Update documentation for reward scaling wrappers #1285

keraJLi · 2025-01-02T11:54:14Z

Description

Changes the documentation of reward scaling wrappers. It mainly removes incorrect or unsubstantiated information.
Affected wrappers are wrappers/stateful_reward.py and wrappers/vector/stateful_reward.py.

Fixes #1272

Type of change

Please delete options that are not relevant.

Documentation only change (no code changed)

Checklist:

I have run the pre-commit checks with pre-commit run --all-files (see CONTRIBUTING.md instructions to set it up)
I have made corresponding changes to the documentation
My changes generate no new warnings
New and existing unit tests pass locally with my changes

pseudo-rnd-thoughts

Thanks for the PR @keraJLi, to clarify what do you mean by their exponential moving average?
To me, this isn't clear what the expected mean is or what exactly the rewards are normalised by?

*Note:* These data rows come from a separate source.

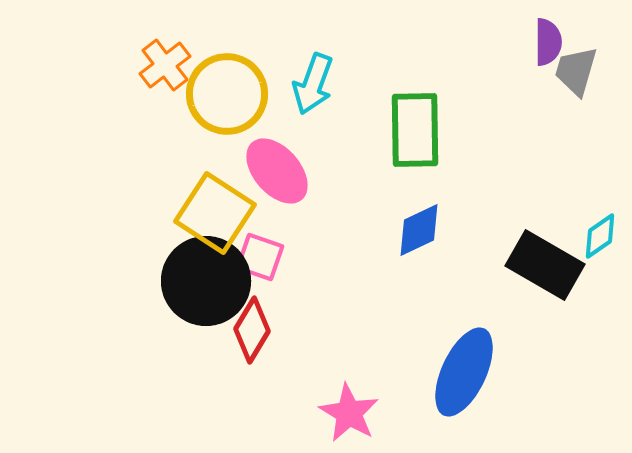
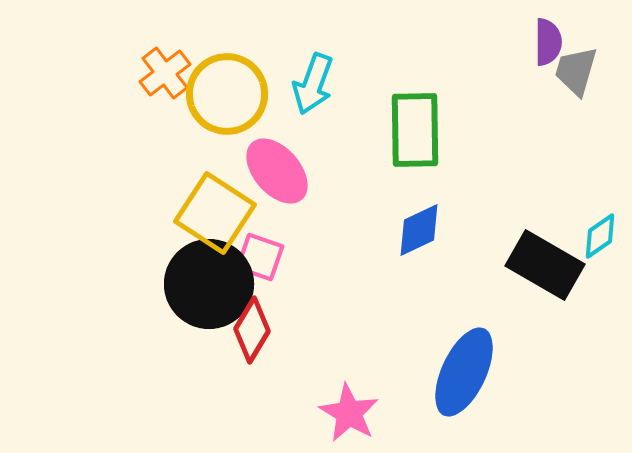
orange cross: moved 8 px down
black circle: moved 3 px right, 3 px down
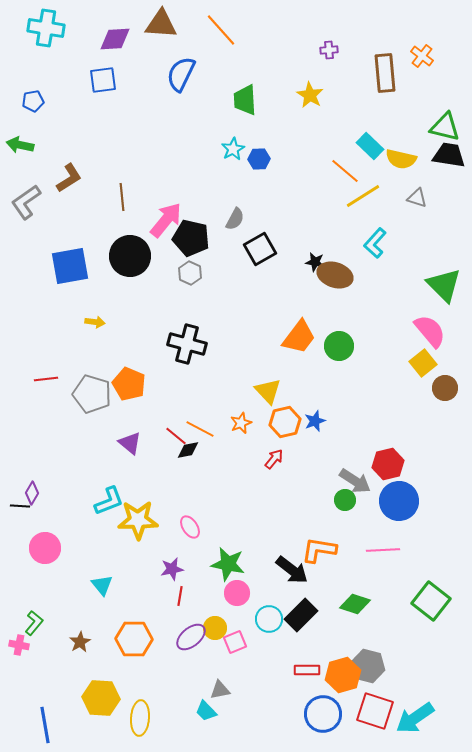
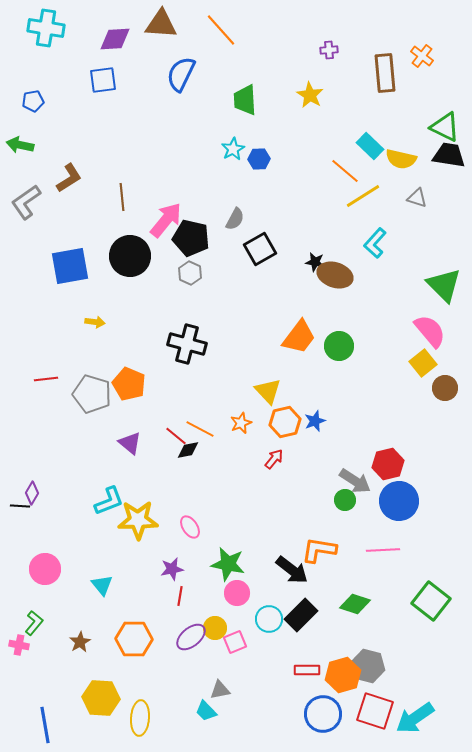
green triangle at (445, 127): rotated 12 degrees clockwise
pink circle at (45, 548): moved 21 px down
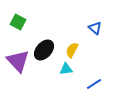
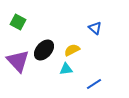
yellow semicircle: rotated 35 degrees clockwise
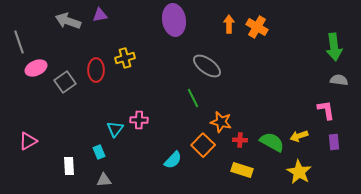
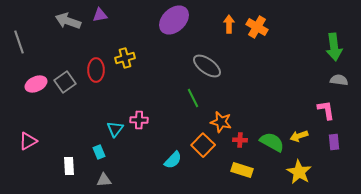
purple ellipse: rotated 56 degrees clockwise
pink ellipse: moved 16 px down
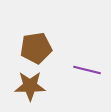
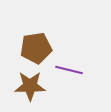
purple line: moved 18 px left
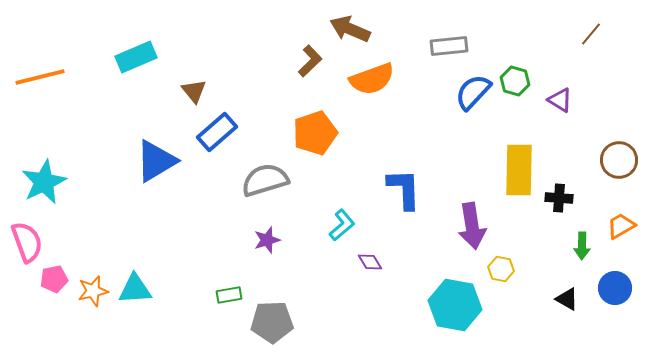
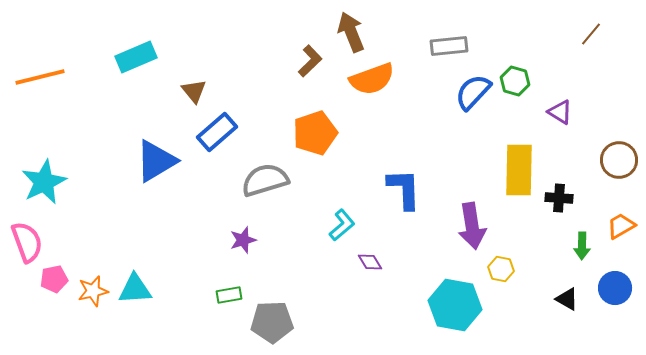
brown arrow: moved 1 px right, 3 px down; rotated 45 degrees clockwise
purple triangle: moved 12 px down
purple star: moved 24 px left
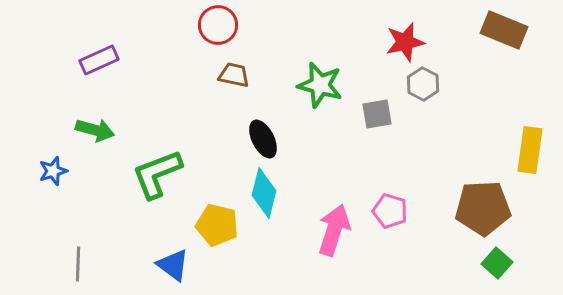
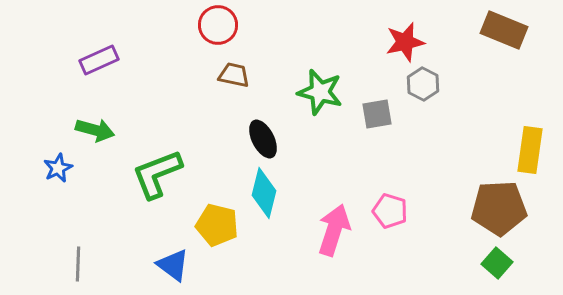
green star: moved 7 px down
blue star: moved 5 px right, 3 px up; rotated 8 degrees counterclockwise
brown pentagon: moved 16 px right
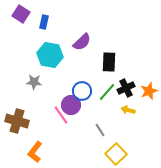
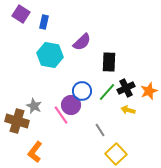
gray star: moved 24 px down; rotated 21 degrees clockwise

keraJLi · 2025-01-06T20:46:44Z

The rewards are scaled like this:

Starting every episode, we take an EMA of the rewards as $\mu_t = r_t + \gamma \mu_{t-1}$, starting with $\mu_0 = 0$. Note that here $\gamma$ does not correspond to the discount factor. I simply kept the notation of the original paper.
We track the running variance of $\mu$, across episodes. In the limit, it approaches $\mathbb{E}_t[\text{Var}(\mu_t)]$.
We divide rewards by this value.

This means

The reward's expected mean differs between environments and policies since it changes based on the reward variance.
The reward's variance differs between environments and policies. In rare cases, it might even be increased.
The same holds for the mean and variance of the episodic return.

Sadly, you cannot even say the EMA has variance one. This is because rewards are divided by the running variance of the EMA at different time steps.

To me, it seems like you can't really draw any general conclusions about the properties of this method without some assumptions (e.g. if your reward's autocorrelation decays exponentially and the episode length distribution is geometric, you get a nice upper bound on the reward variance).

pseudo-rnd-thoughts · 2025-01-08T14:43:25Z

Thanks for the reply @keraJLi

I think your reword of the docstring makes sense now, I'm happy to merge if you want
Would we want to specify that epsilon is a reward scaling parameter not the discount factor as I think I originally believed?

Looking at the paper again and, in particular, the code implementation, https://openreview.net/pdf?id=r1etN1rtPB#page=11.12
It appears like the paper and Gym/Gymnasium's implementation significantly differ, in particular, that we add the -rs.mean that makes the function look more like a traditional normalising function than the paper's version.
An idea that the paper explicitly says it isn't doing.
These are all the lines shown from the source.